Light-to-moderate coffee consumption, up to three cups a day, has been linked to lower risk of death from cardiovascular causes by a new United Kingdom population study of 468,629 people published in the European Journal of Preventive Cardiology.
The study, which includes questionnaire results and MRI scans spanning a decade from the UK Biobank database, found a 12 percent overall risk of death, a 17 percent lower risk of death by cardiovascular disease and a 21 percent lower risk of stroke. It also affirmed previous studies that found long-term coffee use did not increase risk of high blood pressure. Even heavy coffee drinkers, the researchers found, showed no evidence of adverse cardiovascular consequences.
Yet the benefits, researchers said, did not extend to drinkers of instant coffee, which has more caffeine and more antioxidants, but also more acrylamide — a chemical that can damage the nervous system and might increase cancer risk.
Participants were divided into groups of non-coffee drinkers (22.1 percent), light-to-moderate coffee drinkers (58.4 percent) and those who drank more than three cups of coffee a day (19.5 percent). Each was also questioned on high blood pressure, cholesterol, diabetes and other cardiovascular risk factors. The MRI scans, from select participants, helped researchers analyze habitual coffee consumption on the heart’s structure and function.
The study, a collaboration between Semmelweis University in Budapest and Queen Mary University in London, revealed that coffee possibly slows age-related heart changes. That effect was measured in a lower Arterial Stiffness Index, or ASI, an indicator of arterial health and ischemic cardiovascular risk. The researchers said, after reviewing results of 139,727 baseline ASI measurements, that drinking half a cup to three cups of coffee was associated with a significantly lower ASI.
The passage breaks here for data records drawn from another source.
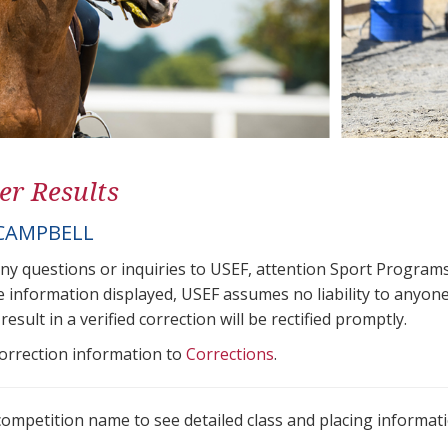
er Results
CAMPBELL
any questions or inquiries to USEF, attention Sport Progra
e information displayed, USEF assumes no liability to anyone
result in a verified correction will be rectified promptly.
correction information to
Corrections
.
 competition name to see detailed class and placing informati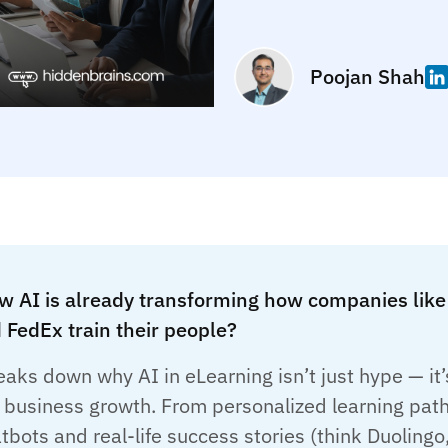
Poojan Shah
w AI is already transforming how companies like
 FedEx train their people?
eaks down why AI in eLearning isn’t just hype — it’
f business growth. From personalized learning pat
tbots and real-life success stories (think Duolingo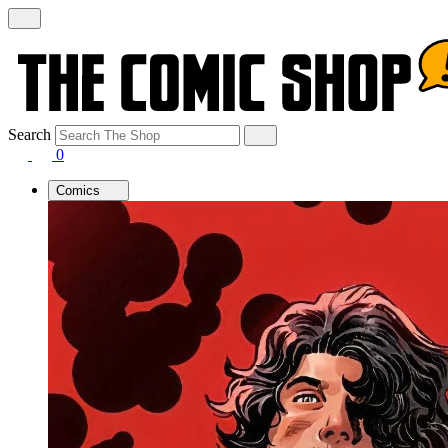
Search
0
Comics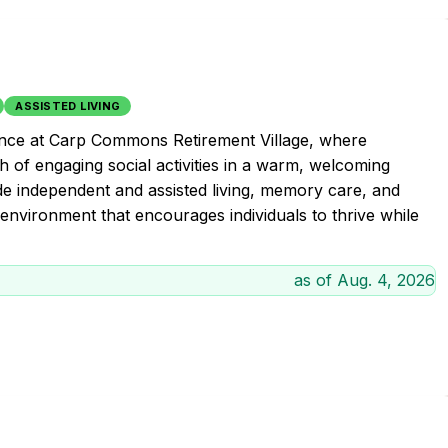
ASSISTED LIVING
ience at Carp Commons Retirement Village, where
 of engaging social activities in a warm, welcoming
ude independent and assisted living, memory care, and
e environment that encourages individuals to thrive while
as of
Aug. 4, 2026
Family heart history also plays a role, though not definitely, in diabetes, high blood pressure and other risk factors highlighted in the questionnaire.
“Genetic predisposition is not an inevitable conclusion,” says Dr. Brett Nowlan, a cardiologist with the Hartford HealthCare Heart & Vascular Institute. “I tell my patients that genetics determines a ‘bracket’ of health one is subject to, but this bracket is actually quite broad.
“By pursuing healthy lifestyle habits and appropriately treating risk factors, one can enjoy health at the far good end of the ‘bracket.’ Conversely, by ignoring controllable risk factors, one’s health will be at the far bad end of this bracket.”